Daniel menarikku menuju ke arah tempat teamnya berkumpul.

"Coach, belum boleh bubar?"

"Notonegoro! Kamu kalo liat Anissa pasti kabur duluan!" tegur coach Budi bercanda. Aku melempar senyum ke Coach Andre yang dibalasnya dengan anggukan.

"Coach kayak gak pernah muda aja!" balas Daniel menyunggingkan seringaian ke pelatihnya.

"Ya udah. Besok pagi jam setengah Delapan kesini lagi."

"Yes, Coach!"

"Niel, motorku gimana?"

"Kuncinya mana? Aku titip ke Daus. Dia tadi nebeng sama Tony."

Aku merogoh laci tasku dan menyerahkan kunci motorku ke Daniel, yang langsung di berikannya ke Daus.

Setelahnya, kami ke parkiran menuju mobil Daniel.

"Mau makan apa?" tanya Daniel ketika di mobil.

"Kamu gak mau pulang mandi dulu?"

"Kita take away aja klo gitu?

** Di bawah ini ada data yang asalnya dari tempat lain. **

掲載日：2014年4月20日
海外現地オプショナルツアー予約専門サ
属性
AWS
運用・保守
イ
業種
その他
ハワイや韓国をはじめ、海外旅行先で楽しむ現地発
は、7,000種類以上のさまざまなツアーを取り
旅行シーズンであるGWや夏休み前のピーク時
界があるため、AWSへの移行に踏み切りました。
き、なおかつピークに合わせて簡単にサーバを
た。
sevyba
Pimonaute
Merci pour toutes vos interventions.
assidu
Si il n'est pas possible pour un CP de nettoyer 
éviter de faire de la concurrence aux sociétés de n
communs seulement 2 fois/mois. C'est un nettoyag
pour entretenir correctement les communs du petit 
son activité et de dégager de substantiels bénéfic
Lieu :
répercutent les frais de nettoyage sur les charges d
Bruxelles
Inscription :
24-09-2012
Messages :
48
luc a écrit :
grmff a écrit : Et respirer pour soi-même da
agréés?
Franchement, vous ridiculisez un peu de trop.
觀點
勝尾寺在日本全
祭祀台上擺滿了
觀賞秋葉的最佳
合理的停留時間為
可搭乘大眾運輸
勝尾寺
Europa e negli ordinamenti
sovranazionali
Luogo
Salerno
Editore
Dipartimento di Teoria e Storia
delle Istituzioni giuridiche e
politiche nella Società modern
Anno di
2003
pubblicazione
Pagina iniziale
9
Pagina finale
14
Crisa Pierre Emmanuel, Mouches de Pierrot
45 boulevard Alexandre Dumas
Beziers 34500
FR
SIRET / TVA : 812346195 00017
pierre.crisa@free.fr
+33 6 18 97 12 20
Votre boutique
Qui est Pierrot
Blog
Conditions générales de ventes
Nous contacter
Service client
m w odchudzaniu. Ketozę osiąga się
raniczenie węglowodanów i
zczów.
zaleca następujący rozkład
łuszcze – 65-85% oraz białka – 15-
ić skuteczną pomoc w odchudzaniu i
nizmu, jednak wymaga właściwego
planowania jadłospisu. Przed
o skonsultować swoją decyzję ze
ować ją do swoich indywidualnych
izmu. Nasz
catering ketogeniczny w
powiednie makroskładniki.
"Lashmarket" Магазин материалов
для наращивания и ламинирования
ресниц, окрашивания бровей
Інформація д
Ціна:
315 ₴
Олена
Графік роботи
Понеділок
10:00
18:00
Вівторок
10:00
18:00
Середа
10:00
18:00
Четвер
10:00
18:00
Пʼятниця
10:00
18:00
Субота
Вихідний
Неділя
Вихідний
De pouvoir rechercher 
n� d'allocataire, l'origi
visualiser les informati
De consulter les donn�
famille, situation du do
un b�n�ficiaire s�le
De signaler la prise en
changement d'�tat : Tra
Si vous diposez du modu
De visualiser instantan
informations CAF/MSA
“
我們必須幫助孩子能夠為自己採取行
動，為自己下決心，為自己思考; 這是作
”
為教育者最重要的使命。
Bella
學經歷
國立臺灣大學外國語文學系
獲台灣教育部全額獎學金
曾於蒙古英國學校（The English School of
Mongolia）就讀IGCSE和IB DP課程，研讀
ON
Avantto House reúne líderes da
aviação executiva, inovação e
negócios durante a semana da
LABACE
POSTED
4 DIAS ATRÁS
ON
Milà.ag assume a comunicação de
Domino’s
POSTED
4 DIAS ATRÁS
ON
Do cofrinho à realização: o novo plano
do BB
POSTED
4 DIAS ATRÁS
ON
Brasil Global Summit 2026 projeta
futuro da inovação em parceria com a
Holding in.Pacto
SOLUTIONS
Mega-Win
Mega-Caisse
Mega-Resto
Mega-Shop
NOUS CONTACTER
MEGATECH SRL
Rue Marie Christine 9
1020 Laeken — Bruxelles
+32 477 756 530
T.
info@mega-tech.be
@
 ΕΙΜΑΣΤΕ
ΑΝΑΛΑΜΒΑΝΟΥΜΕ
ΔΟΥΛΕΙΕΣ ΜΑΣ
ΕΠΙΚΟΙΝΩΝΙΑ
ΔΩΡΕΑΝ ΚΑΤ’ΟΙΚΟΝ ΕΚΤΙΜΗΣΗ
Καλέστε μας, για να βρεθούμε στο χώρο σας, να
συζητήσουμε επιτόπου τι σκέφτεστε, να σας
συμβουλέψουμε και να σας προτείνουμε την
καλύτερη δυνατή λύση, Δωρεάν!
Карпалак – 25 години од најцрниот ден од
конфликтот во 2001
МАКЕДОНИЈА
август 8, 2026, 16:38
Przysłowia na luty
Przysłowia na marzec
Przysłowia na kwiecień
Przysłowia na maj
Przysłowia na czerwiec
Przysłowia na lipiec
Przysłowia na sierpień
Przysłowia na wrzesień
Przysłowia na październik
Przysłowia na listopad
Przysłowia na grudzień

Males kalo mau keluar lagi."

"Terserah kamu."

*

Hingga malam, Daniel belum juga nganterin aku pulang. Dia kembali masuk ke ruang kerjanya beberapa jam. Katanya ada masalah yang harus segera diselesaikan.

"Cha, kamu mau makan apa?" tanyanya yang berdiri di samping sofa menatapku.

"Aku mau pulang!" jawabku jengkel karena sedari tadi ditinggal sendirian. Sekarang sudah lewat pukul tujuh dan dia baru keluar.